• [DIRECTIONS FOR THIS TASK]: Output each record below exactly, leaving any picture out of the copy.

• [SUPPLIED RECORDS]:
·····

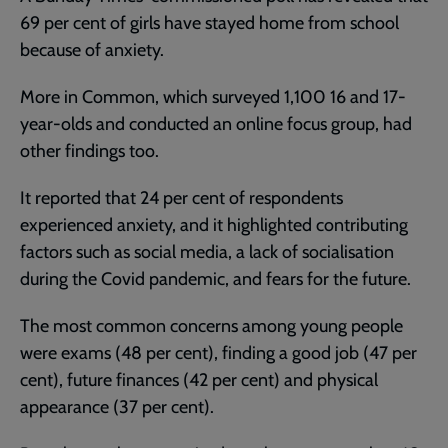
69 per cent of girls have stayed home from school
because of anxiety.
More in Common, which surveyed 1,100 16 and 17-
year-olds and conducted an online focus group, had
other findings too.
It reported that 24 per cent of respondents
experienced anxiety, and it highlighted contributing
factors such as social media, a lack of socialisation
during the Covid pandemic, and fears for the future.
The most common concerns among young people
were exams (48 per cent), finding a good job (47 per
cent), future finances (42 per cent) and physical
appearance (37 per cent).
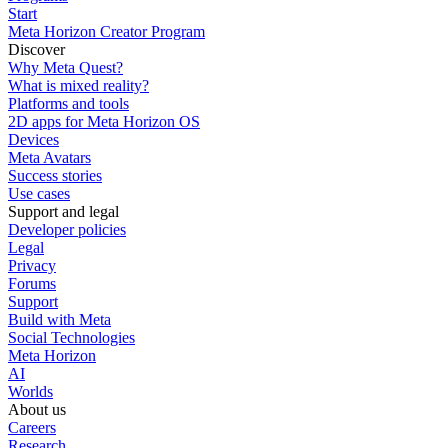
Start
Meta Horizon Creator Program
Discover
Why Meta Quest?
What is mixed reality?
Platforms and tools
2D apps for Meta Horizon OS
Devices
Meta Avatars
Success stories
Use cases
Support and legal
Developer policies
Legal
Privacy
Forums
Support
Build with Meta
Social Technologies
Meta Horizon
AI
Worlds
About us
Careers
Research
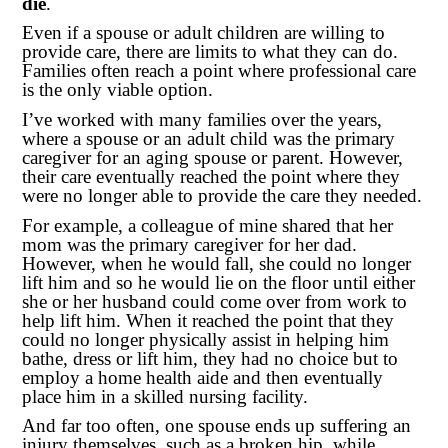
die
.
Even if a spouse or adult children are willing to
provide care, there are limits to what they can do.
Families often reach a point where professional care
is the only viable option.
I’ve worked with many families over the years,
where a spouse or an adult child was the primary
caregiver for an aging spouse or parent. However,
their care eventually reached the point where they
were no longer able to provide the care they needed.
For example, a colleague of mine shared that her
mom was the primary caregiver for her dad.
However, when he would fall, she could no longer
lift him and so he would lie on the floor until either
she or her husband could come over from work to
help lift him. When it reached the point that they
could no longer physically assist in helping him
bathe, dress or lift him, they had no choice but to
employ a home health aide and then eventually
place him in a skilled nursing facility.
And far too often, one spouse ends up suffering an
injury themselves, such as a broken hip, while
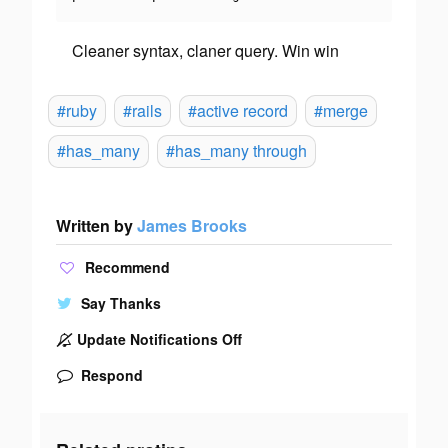
Cleaner syntax, claner query. Win win
#ruby
#rails
#active record
#merge
#has_many
#has_many through
Written by
James Brooks
Recommend
Say Thanks
Update Notifications Off
Respond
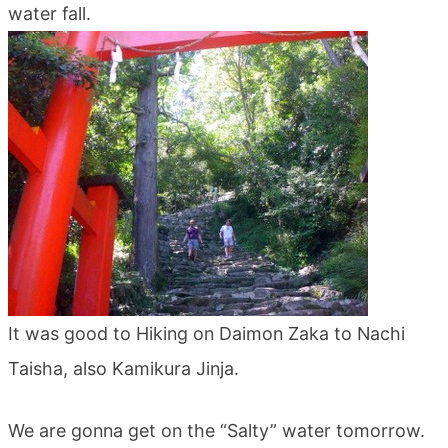
water fall.
blog
It was good to Hiking on Daimon Zaka to Nachi
Taisha, also Kamikura Jinja.
We are gonna get on the “Salty” water tomorrow.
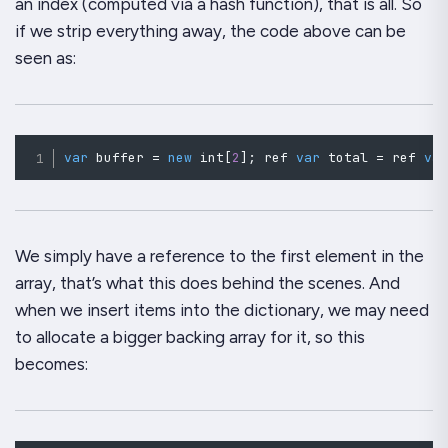
an index (computed via a hash function), that is all. So
if we strip everything away, the code above can be
seen as:
var
 buffer 
=
new
int
[
2
]
;
 ref 
var
 total 
=
 ref 
va
We simply have a reference to the first element in the
array, that’s what this does behind the scenes. And
when we insert items into the dictionary, we may need
to allocate a bigger backing array for it, so this
becomes:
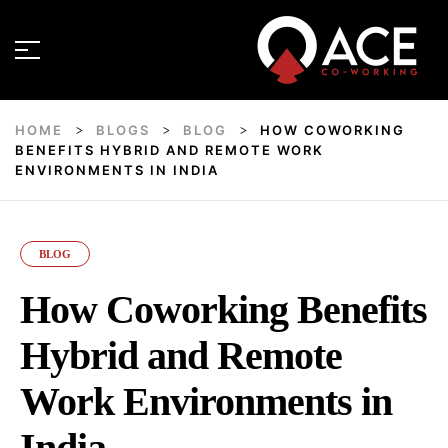
HOME
BLOGS
BLOG
HOW COWORKING
>
>
>
BENEFITS HYBRID AND REMOTE WORK
ENVIRONMENTS IN INDIA
BLOG
How Coworking Benefits
Hybrid and Remote
Work Environments in
India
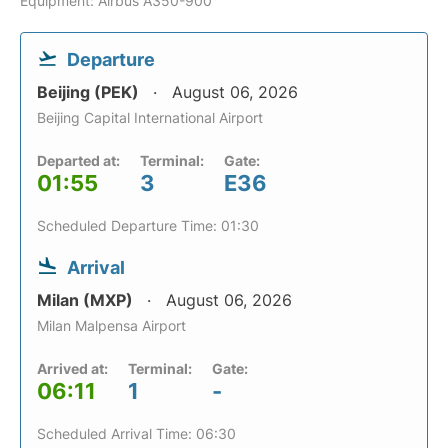
Equipment: Airbus A350-900
Departure
Beijing (PEK)
August 06, 2026
Beijing Capital International Airport
Departed at:
Terminal:
Gate:
01:55
3
E36
Scheduled Departure Time: 01:30
Arrival
Milan (MXP)
August 06, 2026
Milan Malpensa Airport
Arrived at:
Terminal:
Gate:
06:11
1
-
Scheduled Arrival Time: 06:30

·····

• [REPLY]:
69 per cent of girls have stayed home from school
because of anxiety.
More in Common, which surveyed 1,100 16 and 17-
year-olds and conducted an online focus group, had
other findings too.
It reported that 24 per cent of respondents
experienced anxiety, and it highlighted contributing
factors such as social media, a lack of socialisation
during the Covid pandemic, and fears for the future.
The most common concerns among young people
were exams (48 per cent), finding a good job (47 per
cent), future finances (42 per cent) and physical
appearance (37 per cent).
Start
Meta Horizon Creator Program
Discover
Why Meta Quest?
What is mixed reality?
Platforms and tools
2D apps for Meta Horizon OS
Devices
Meta Avatars
Success stories
Use cases
Support and legal
Developer policies
Legal
Privacy
Forums
Support
Build with Meta
Social Technologies
Meta Horizon
AI
Worlds
About us
Careers
Research
die
.
Even if a spouse or adult children are willing to
provide care, there are limits to what they can do.
Families often reach a point where professional care
is the only viable option.
I’ve worked with many families over the years,
where a spouse or an adult child was the primary
caregiver for an aging spouse or parent. However,
their care eventually reached the point where they
were no longer able to provide the care they needed.
For example, a colleague of mine shared that her
mom was the primary caregiver for her dad.
However, when he would fall, she could no longer
lift him and so he would lie on the floor until either
she or her husband could come over from work to
help lift him. When it reached the point that they
could no longer physically assist in helping him
bathe, dress or lift him, they had no choice but to
employ a home health aide and then eventually
place him in a skilled nursing facility.
And far too often, one spouse ends up suffering an
injury themselves, such as a broken hip, while
Cleaner syntax, claner query. Win win
#ruby
#rails
#active record
#merge
#has_many
#has_many through
Written by
James Brooks
Recommend
Say Thanks
Update Notifications Off
Respond
water fall.
blog
It was good to Hiking on Daimon Zaka to Nachi
Taisha, also Kamikura Jinja.
We are gonna get on the “Salty” water tomorrow.
an index (computed via a hash function), that is all. So
if we strip everything away, the code above can be
seen as:
var
 buffer 
=
new
int
[
2
]
;
 ref 
var
 total 
=
 ref 
va
We simply have a reference to the first element in the
array, that’s what this does behind the scenes. And
when we insert items into the dictionary, we may need
to allocate a bigger backing array for it, so this
becomes:
HOME
BLOGS
BLOG
HOW COWORKING
>
>
>
BENEFITS HYBRID AND REMOTE WORK
ENVIRONMENTS IN INDIA
BLOG
How Coworking Benefits
Hybrid and Remote
Work Environments in
India
Equipment: Airbus A350-900
Departure
Beijing (PEK)
August 06, 2026
Beijing Capital International Airport
Departed at:
Terminal:
Gate:
01:55
3
E36
Scheduled Departure Time: 01:30
Arrival
Milan (MXP)
August 06, 2026
Milan Malpensa Airport
Arrived at:
Terminal:
Gate:
06:11
1
-
Scheduled Arrival Time: 06:30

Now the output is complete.